Pembroke originally invested in 2014 through its Ordinary Share Class and to date has invested a total of just under £1.5 million. Three years later its holdings (across the VCT’s two share classes) are currently valued at £4.8 million (a 1.7x multiple).
The B Ordinary Share targets an annual dividend of 3 pence per share and will also aim to pay special dividends where significant realisations occur from the sale of its portfolio assets. Please remember, returns are not guaranteed.
Although no defined exit strategy is in place, the managers believe many of the businesses they invest in, if successful, will be attractive to larger companies in the same or similar sectors.
As this VCT generally invests in earlier-stage deals, it is higher risk. In addition, it is likely returns could be lumpier. Lastly, as it is a relatively new VCT, investors might have to wait longer for returns, although there has been an early uplift in NAV already for existing investors– note past performance is not a guide to the future.
Please remember capital is at risk. VCTs are high-risk investments and are not suitable for everyone. Investors should not invest money they are not prepared to lose.
The initial charge to invest via Wealth Club is 1.5% until 12 January (normally 5.5%). Total annual running costs are capped at 2% of net asset value, extremely low for a VCT.

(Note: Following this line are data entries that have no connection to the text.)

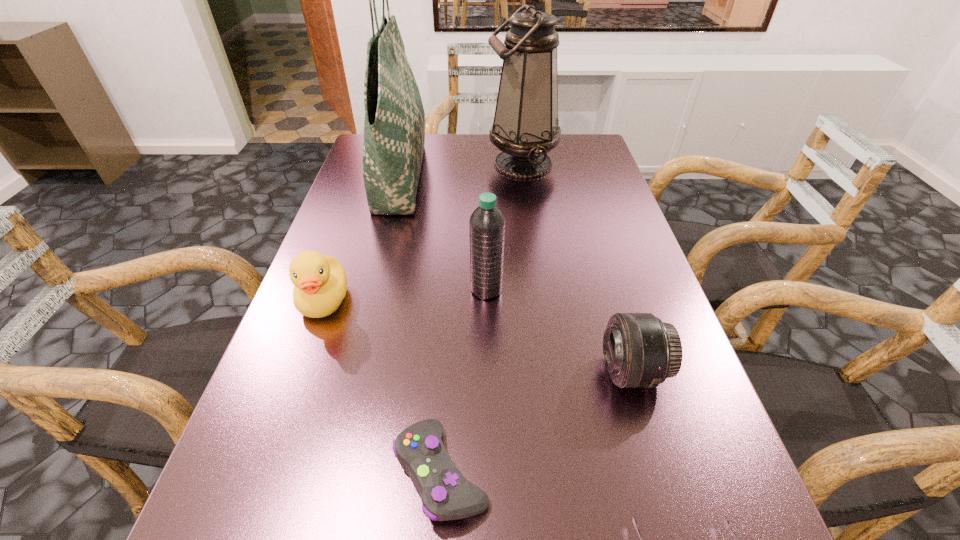 Locate an element on the screen. Image resolution: width=960 pixels, height=540 pixels. object positioned at the far left corner is located at coordinates click(394, 128).

Identify the location of object at the far right corner. (525, 128).

The image size is (960, 540). I want to click on vacant space at the far edge, so click(485, 151).

At what (x,y) coordinates should I click in order to perform the action: click on blank space at the left edge of the desktop. Please return your answer as a coordinate pair (x, y). Looking at the image, I should click on (351, 251).

The width and height of the screenshot is (960, 540). In the image, there is a desktop. Find the location of `free region at the right edge`. free region at the right edge is located at coordinates (625, 298).

Image resolution: width=960 pixels, height=540 pixels. Identify the location of vacant area at the far right corner. (573, 167).

At what (x,y) coordinates should I click in order to perform the action: click on free space between the control and the third nearest object. Please return your answer as a coordinate pair (x, y). This screenshot has width=960, height=540. Looking at the image, I should click on (537, 422).

Locate an element on the screen. This screenshot has width=960, height=540. free point between the third nearest object and the sixth shortest object is located at coordinates (577, 268).

The width and height of the screenshot is (960, 540). I want to click on empty location between the tallest object and the fifth farthest object, so click(516, 273).

This screenshot has width=960, height=540. I want to click on blank region between the duck and the control, so click(383, 386). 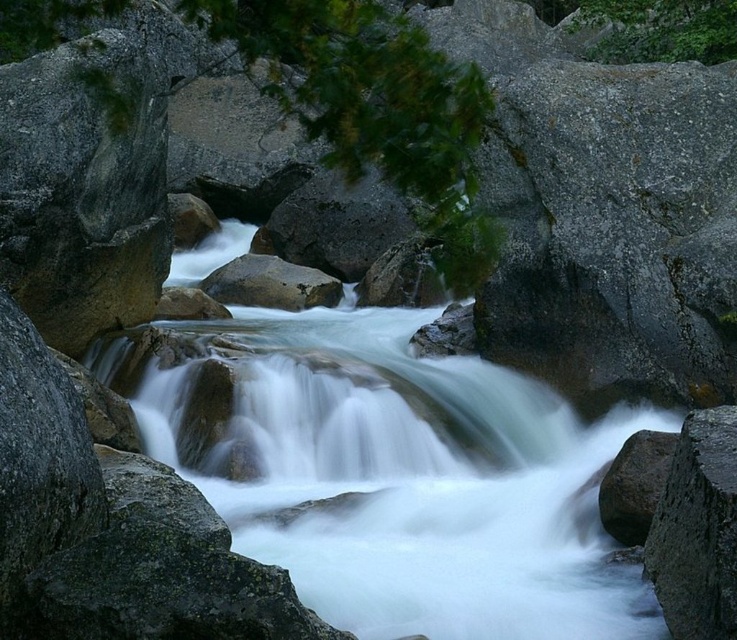 Based on the scene description, where is the white smooth water at center located in the image?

There is a performance fee of 20% of distributions more than £1 per share, assuming a hurdle rate of 3% simple interest per annum has been met. Whilst the hurdle is relatively low, the fact the investors must essentially receive all their original investment back prior to a performance fee being paid is positive.
The manager doesn’t charge deal or monitoring fees, a welcome move in the VCT world. There are other secretarial and administration fees payable, but not to the managers.
Despite being a relatively new entrant to the VCT market, the Oakley team is well worth considering, in our view. Oakley has been managing money since 2002 and has £1.5 billion under management. Few people in the industry can match the entrepreneurial credentials of Peter Dubens.
Unlike most VCTs, which focus on consistent dividends, Pembroke is more growth-orientated. Finally, the charges are low compared to other VCTs.
Wealth Club aims to highlight investments we believe have merit, but you should form your own view. You should decide based on the provider's documents and ensure you have read and fully understand them before investing. This review is a marketing communication. It is not advice or a personal or research recommendation to buy the investment mentioned. It does not satisfy legal requirements promoting investment research independence and is thus not subject to prohibitions on dealing ahead of its dissemination.